-- Required action --
Let your answer be the line containing "en yüksek sıcaklığın" and every line below it to the end of the records, copied exactly.

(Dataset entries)
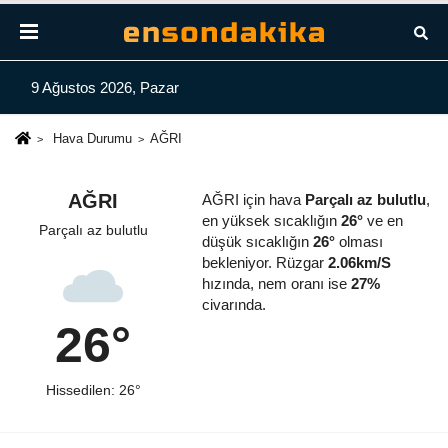
9 Ağustos 2026, Pazar
Hava Durumu
AĞRI
AĞRI
AĞRI için hava
Parçalı az bulutlu
,
en yüksek sıcaklığın
26°
ve en
Parçalı az bulutlu
düşük sıcaklığın
26°
olması
bekleniyor. Rüzgar
2.06km/S
hızında, nem oranı ise
27%
civarında.
26°
Hissedilen: 26°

-- Result of this exercise --
en yüksek sıcaklığın
26°
ve en
Parçalı az bulutlu
düşük sıcaklığın
26°
olması
bekleniyor. Rüzgar
2.06km/S
hızında, nem oranı ise
27%
civarında.
26°
Hissedilen: 26°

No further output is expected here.